Perform Calculations:
Solve step-by-step using a calculator or computational tool. For logarithmic equations, use:
- \( \ln(x) \) for natural log
- \( e^x \) for the exponential function
Interpret the Results:
Verify that the units are correct and the value is reasonable for the given context (e.g., a positive rate constant).

Calculation Examples

Example 1: Determining the Rate Constant (\( k \))

Given:

\( A = 1.0 \times 10^{13} \, \text{s}^{-1} \)
\( E_a = 75,000 \, \text{J/mol} \)
\( T = 298 \, \text{K} \)

Solution:

\( k = A \cdot e^{\frac{-E_a}{R \cdot T}} = 1.0 \times 10^{13} \cdot e^{\frac{-75,000}{8.314 \cdot 298}} \approx 1.74 \times 10^{-1} \, \text{s}^{-1} \)

Example 2: Calculating Activation Energy (\( E_a \))

Given:

\( k = 2.0 \times 10^{-5} \, \text{s}^{-1} \)
\( A = 1.0 \times 10^{13} \, \text{s}^{-1} \)
\( T = 298 \, \text{K} \)

Solution:

\( E_a = -R \cdot T \cdot \ln\left(\frac{k}{A}\right) \)
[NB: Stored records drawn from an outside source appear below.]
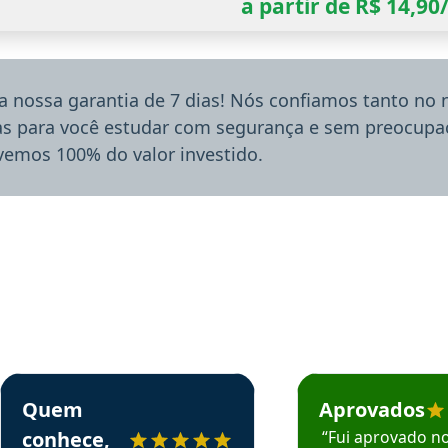
a partir de R$ 14,9
a nossa garantia de 7 dias! Nós confiamos tanto no
ias para você estudar com segurança e sem preocupaç
lvemos 100% do valor investido.
rsos em depoimento
Estudante Sergio recomenda o Aprova Concursos em depoimento
Estudante Mário reco
Quem
Aprovados
conhece,
“Fui aprovado n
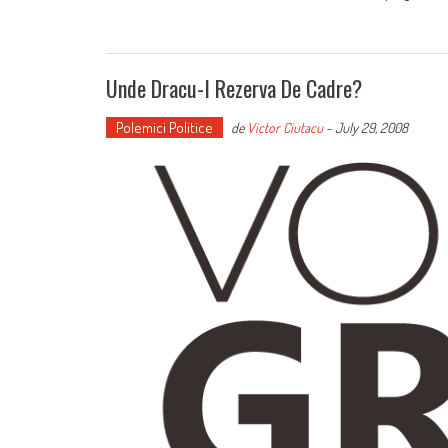
Unde Dracu-I Rezerva De Cadre?
Polemici Politice
de
Victor Ciutacu
-
July 29, 2008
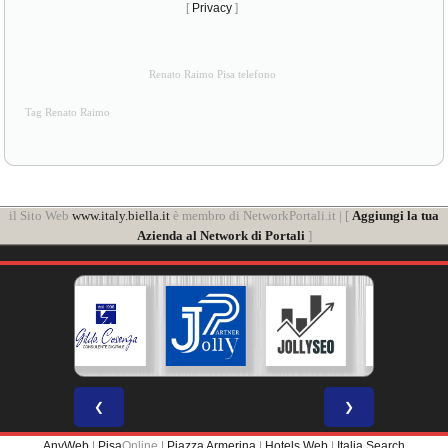
[
Privacy
]
Renato Raimo Pisa telefono
Tag Renato Raimo
il Sito Web
www.italy.biella.it
è membro di NetworkPortali.it | [
Aggiungi la tua
Azienda al Network di Portali
]
❮
❯
AnyWeb
|
Pisa
Online |
Piazza Armerina
|
Hotels Web
|
Italia Search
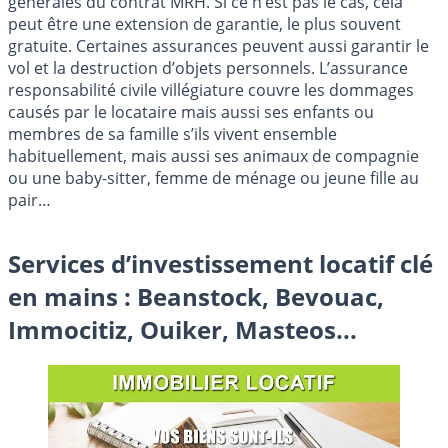
générales du contrat MRH. Si ce n’est pas le cas, cela
peut être une extension de garantie, le plus souvent
gratuite. Certaines assurances peuvent aussi garantir le
vol et la destruction d’objets personnels. L’assurance
responsabilité civile villégiature couvre les dommages
causés par le locataire mais aussi ses enfants ou
membres de sa famille s’ils vivent ensemble
habituellement, mais aussi ses animaux de compagnie
ou une baby-sitter, femme de ménage ou jeune fille au
pair…
Services d’investissement locatif clé
en mains : Beanstock, Bevouac,
Immocitiz, Ouiker, Masteos...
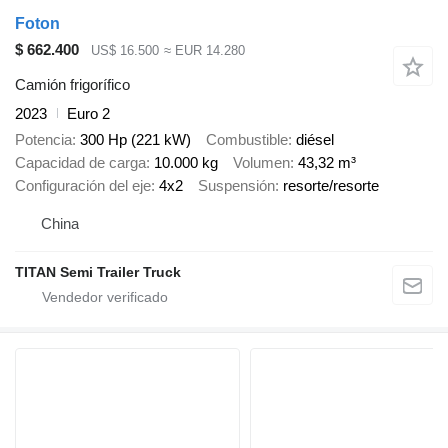
Foton
$ 662.400
US$ 16.500
≈ EUR 14.280
Camión frigorífico
2023
Euro 2
Potencia
300 Hp (221 kW)
Combustible
diésel
Capacidad de carga
10.000 kg
Volumen
43,32 m³
Configuración del eje
4x2
Suspensión
resorte/resorte
China
TITAN Semi Trailer Truck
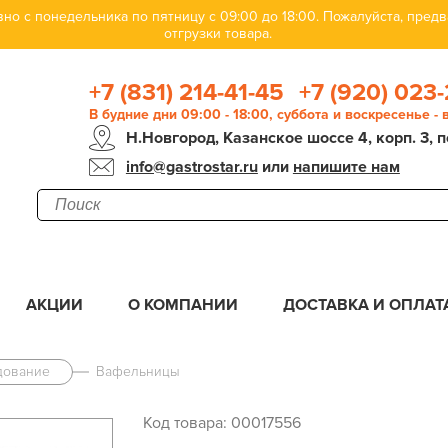
но с понедельника по пятницу с 09:00 до 18:00. Пожалуйста, пре
отгрузки товара.
+7 (831) 214-41-45
+7 (920) 023-
В будние дни 09:00 - 18:00, суббота и воскресенье -
Н.Новгород, Казанское шоссе 4, корп. 3, п
info@gastrostar.ru
или
напишите нам
АКЦИИ
О КОМПАНИИ
ДОСТАВКА И ОПЛАТ
дование
Вафельницы
Код товара: 00017556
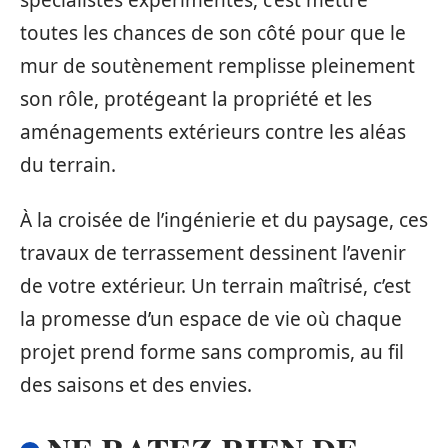
toutes les chances de son côté pour que le
mur de soutènement remplisse pleinement
son rôle, protégeant la propriété et les
aménagements extérieurs contre les aléas
du terrain.
À la croisée de l’ingénierie et du paysage, ces
travaux de terrassement dessinent l’avenir
de votre extérieur. Un terrain maîtrisé, c’est
la promesse d’un espace de vie où chaque
projet prend forme sans compromis, au fil
des saisons et des envies.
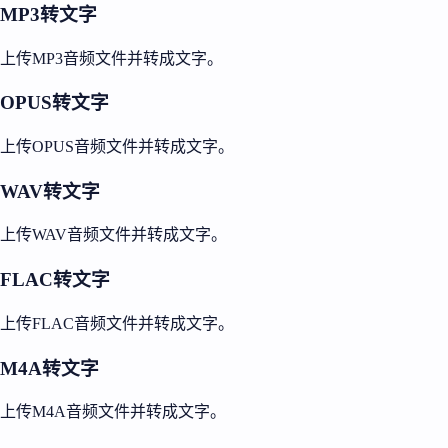
MP3转文字
上传MP3音频文件并转成文字。
OPUS转文字
上传OPUS音频文件并转成文字。
WAV转文字
上传WAV音频文件并转成文字。
FLAC转文字
上传FLAC音频文件并转成文字。
M4A转文字
上传M4A音频文件并转成文字。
Substitute values to find \( E_a \).

Questions for Practice

What is the relationship between the rate constant (\( k \)) and activation energy (\( E_a \))?
The rate constant (\( k \)) is inversely related to the activation energy (\( E_a \)). Higher activation energy results in a lower \( k \), meaning a slower reaction rate at a given temperature. This relationship is quantified by the Arrhenius equation \( k = A \cdot e^{\frac{-E_a}{R \cdot T}} \).
Explain how the Arrhenius equation accounts for temperature changes in reaction rates.
The Arrhenius equation shows that as temperature increases, the exponential factor \( e^{\frac{-E_a}{R \cdot T}} \) becomes larger, leading to an increased rate constant (\( k \)). This reflects the greater number of molecules with sufficient energy to overcome the activation energy barrier.
Describe the significance of the pre-exponential factor (\( A \)) in the equation.
The pre-exponential factor (\( A \)) represents the frequency of collisions and the proper orientation of reactants for a successful reaction. It determines the upper limit of the rate constant (\( k \)) and depends on the specific characteristics of the reaction.
How can an Arrhenius plot be used to calculate activation energy?
An Arrhenius plot graphs \( \ln(k) \) versus \( \frac{1}{T} \). The slope of the line is equal to \( -\frac{E_a}{R} \). By determining the slope experimentally, the activation energy (\( E_a \)) can be calculated.
Derive the units of \( k \) for a second-order reaction.
For a second-order reaction, the rate equation is \( \text{Rate} = k \cdot [A]^2 \). The unit of the rate is \( \text{mol/L·s} \) and the unit of concentration is \( \text{mol/L} \). Thus, the units of \( k \) are derived as:
\[ \text{Units of } k = \frac{\text{mol/L·s}}{(\text{mol/L})^2} = \text{L/mol·s}. \]
Calculate \( k \) for a reaction with \( A = 2.0 \times 10^{12} \, \text{s}^{-1} \), \( E_a = 85,000 \, \text{J/mol} \), and \( T = 310 \, \text{K} \).
Using the Arrhenius equation:
\[ k = A \cdot e^{\frac{-E_a}{R \cdot T}}, \] where \( R = 8.314 \, \text{J/mol·K} \):
\[ k = 2.0 \times 10^{12} \cdot e^{\frac{-85,000}{8.314 \cdot 310}} \approx 1.13 \, \text{s}^{-1}. \]
Determine \( E_a \) if \( k = 5.0 \times 10^{-4} \, \text{s}^{-1} \), \( A = 3.0 \times 10^{10} \, \text{s}^{-1} \), and \( T = 290 \, \text{K} \).
Rearrange the Arrhenius equation to solve for \( E_a \):
\[ E_a = -R \cdot T \cdot \ln\left(\frac{k}{A}\right), \] substituting the given values:
\[ E_a = -8.314 \cdot 290 \cdot \ln\left(\frac{5.0 \times 10^{-4}}{3.0 \times 10^{10}}\right) \approx 75,280 \, \text{J/mol}. \]